Figure 7 (above): Local fit of GWR model for Iron.
Figure 6 (above): Iron concentrations in ppm. Size of bubbles is proportional to elemental concentrations.
Significance
While this is an exploratory study, and the results are preliminary, our work so far suggests that there are significant relationships between elemental clay chemistry, sediment lithology, and processes of erosion and deposition in the Tlacolula Valley. Furthermore, it shows that these relationships can be assessed using remotely sensed data derived from ASTER imagery. While the strength of these relationships varies both spatially and between individual elements, this analysis provides a view to the complex factors influencing clay chemistry in the Valley of Oaxaca.
For archaeologist working in Oaxaca, this is significant because it informs a greater understanding of the factors influencing the spatial distribution of compositionally distinct clay resources that would have been available to pottery producers. Similar methods could be employed in studies of ceramic exchange for any region with similarly complex geology.

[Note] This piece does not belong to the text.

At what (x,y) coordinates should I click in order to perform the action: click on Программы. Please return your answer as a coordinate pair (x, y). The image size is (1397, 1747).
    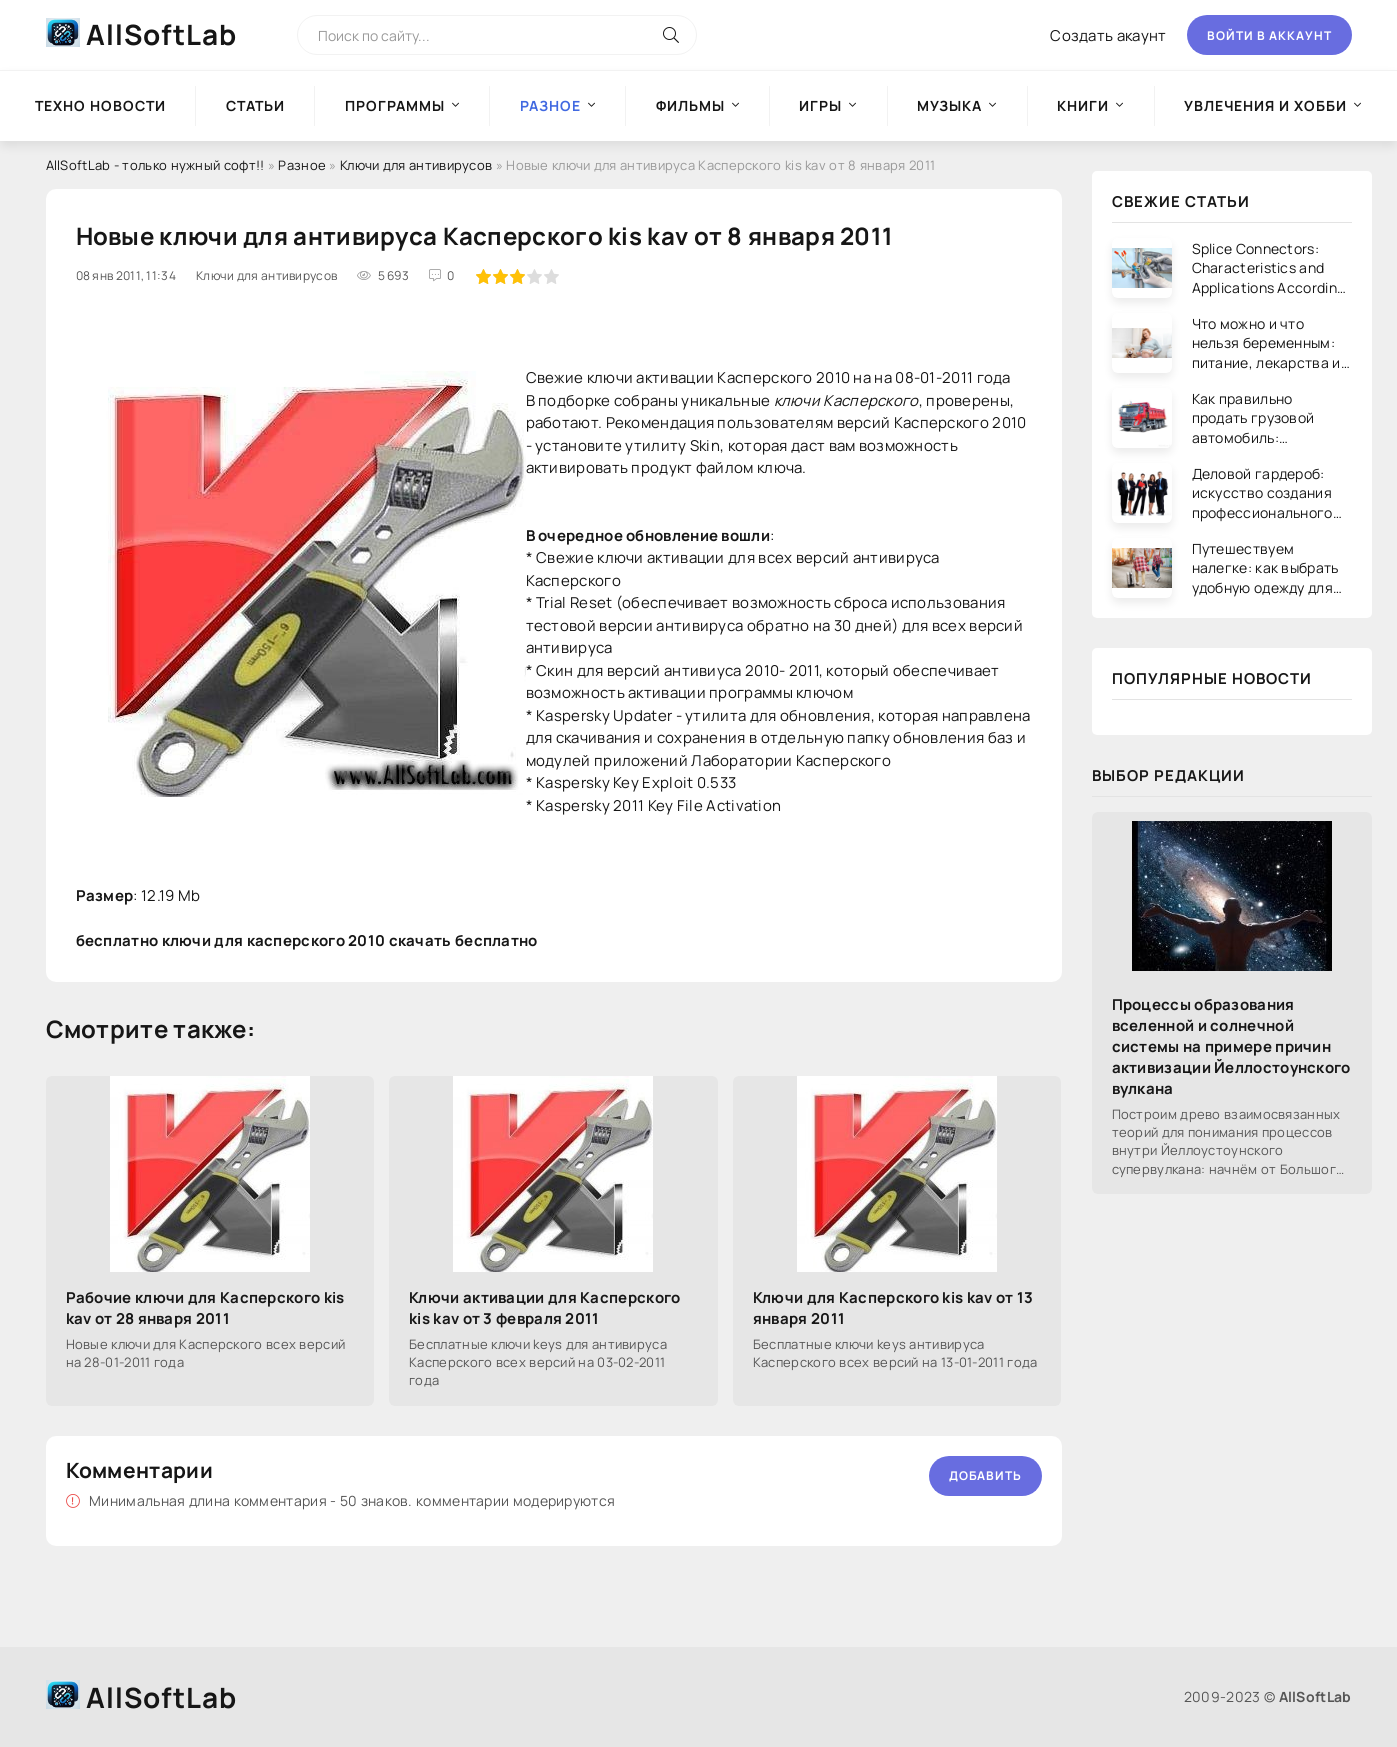
    Looking at the image, I should click on (395, 105).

Outside of archaeology, these methods could conceivably be used by anyone interested in how the admixture of sediments derived from multiple parent materials influences the elemental composition of alluvial soils at a regional scale. Concentrations of elements such as K, Na, and P may have an enormous effect on agricultural productivity from field to field, and this is but one example. One can imagine a range of other potential applications in Forestry, Botany, Geology, Soil Science, and Public Health. The sky is the limit.
Lessons Learned – Software
For this project, I used a combination of ENVI (for processing of the ASTER imagery), ARCGIS (for spatial data manipulation, raster calculation, Moran’s I, and Geographically Weighted Regression), and JMP (for calculation of non-spatial statistics, including Principal Components Analysis and Exploratory Multiple Regression). I was already familiar with these software, but I would be interested in any suggestions for other programs or packages that could improve these analyses.
I did get to learn how to make a Powerpoint into a Youtube video for my final presentation, which will be invaluable in my work as an ecampus instructor.
Lessons Learned – Statistics
Before this project I was unfamiliar with geographically weighted regression. After some initially promising results, I was forced to grapple with what these models were really telling me, and whether I could (in good faith) use them to generate predicted surfaces in the way that one might with a strong OLS model. I ultimately concluded that this would be inappropriate with my data and that Geographically Weighted Regression is perhaps better used as a post-hoc test for stationarity in a least squares model. That said, I recognize that this is not always how it is employed, and that other members of the class have tried to take it further. I have written about this at length in a previous blog-post, but am no more an authority on this subject than they are and would be interested in any other thoughts on the subject.